US-Drohnenkrieg in Pakistan: 'Body-Count' von 400 Zivilisten

US-Drohne im Einsatz (Archivbild)
US-Drohne im Einsatz (Archivbild)
© dpa, Paul Ridgeway

09. April 2014 - 18:16 Uhr

Vereinte Nationen fordern USA zur Offenlegung von Daten auf

Wie bekämpft man Terrorismus? Und wie misst man den Erfolg in diesem Kampf? Zur Zeit des Vietnamkrieges hatten die USA eine Maßeinheit entwickelt, die Auskunft geben sollte über ihre Fortschritte im Kampf gegen die Vietcong: Tote zählen, der sogenannte Body-Count. Je mehr tote Feinde, desto größer der Erfolg.

Misst man den Fortschritt der USA im Kampf gegen den islamistischen Terror auf diese Art, muss man wohl sagen, dass der Anti-Terror-Krieg in Pakistan gut voranschreitet: 2.200 Tote in zehn Jahren ohne eigene Verluste, denn die Erfolge wurden durch Drohnen erzielt.

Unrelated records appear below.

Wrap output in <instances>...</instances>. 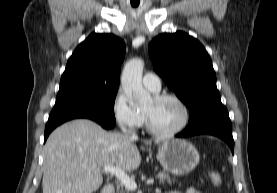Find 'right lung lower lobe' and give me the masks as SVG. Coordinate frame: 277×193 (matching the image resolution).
Wrapping results in <instances>:
<instances>
[{"label": "right lung lower lobe", "instance_id": "98d812e1", "mask_svg": "<svg viewBox=\"0 0 277 193\" xmlns=\"http://www.w3.org/2000/svg\"><path fill=\"white\" fill-rule=\"evenodd\" d=\"M76 118H87L99 123L105 129H111L115 125V121H111L94 112L75 108H53L50 113L48 122L45 127L44 142L49 136L50 132L60 124Z\"/></svg>", "mask_w": 277, "mask_h": 193}]
</instances>
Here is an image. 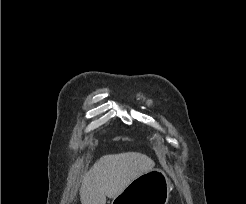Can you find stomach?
I'll return each instance as SVG.
<instances>
[{
	"label": "stomach",
	"instance_id": "0dacf381",
	"mask_svg": "<svg viewBox=\"0 0 246 204\" xmlns=\"http://www.w3.org/2000/svg\"><path fill=\"white\" fill-rule=\"evenodd\" d=\"M170 181L160 169H152L134 179L112 204H167Z\"/></svg>",
	"mask_w": 246,
	"mask_h": 204
}]
</instances>
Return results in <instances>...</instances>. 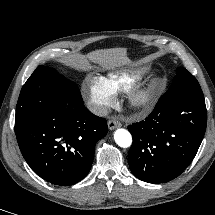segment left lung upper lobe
Instances as JSON below:
<instances>
[{
	"mask_svg": "<svg viewBox=\"0 0 215 215\" xmlns=\"http://www.w3.org/2000/svg\"><path fill=\"white\" fill-rule=\"evenodd\" d=\"M169 91L203 96V92L196 78L182 67L177 68L176 76Z\"/></svg>",
	"mask_w": 215,
	"mask_h": 215,
	"instance_id": "5c2ea615",
	"label": "left lung upper lobe"
}]
</instances>
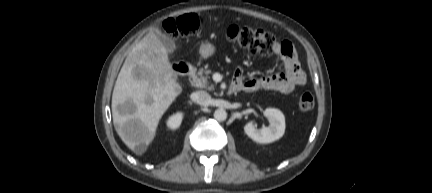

Allerdings sind auch Drohnen nicht immun gegen Fehler. Unter den 2.200 Toten befinden sich laut pakistanischer Regierung mindestens 400 Zivilisten. Zudem seien 200 weitere Opfer "wahrscheinlich Nichtkombattanten" gewesen, sagte der UN-Sonderberichterstatter zum Schutz von Menschenrechten im Rahmen der Terrorbekämpfung, Ben Emmerson.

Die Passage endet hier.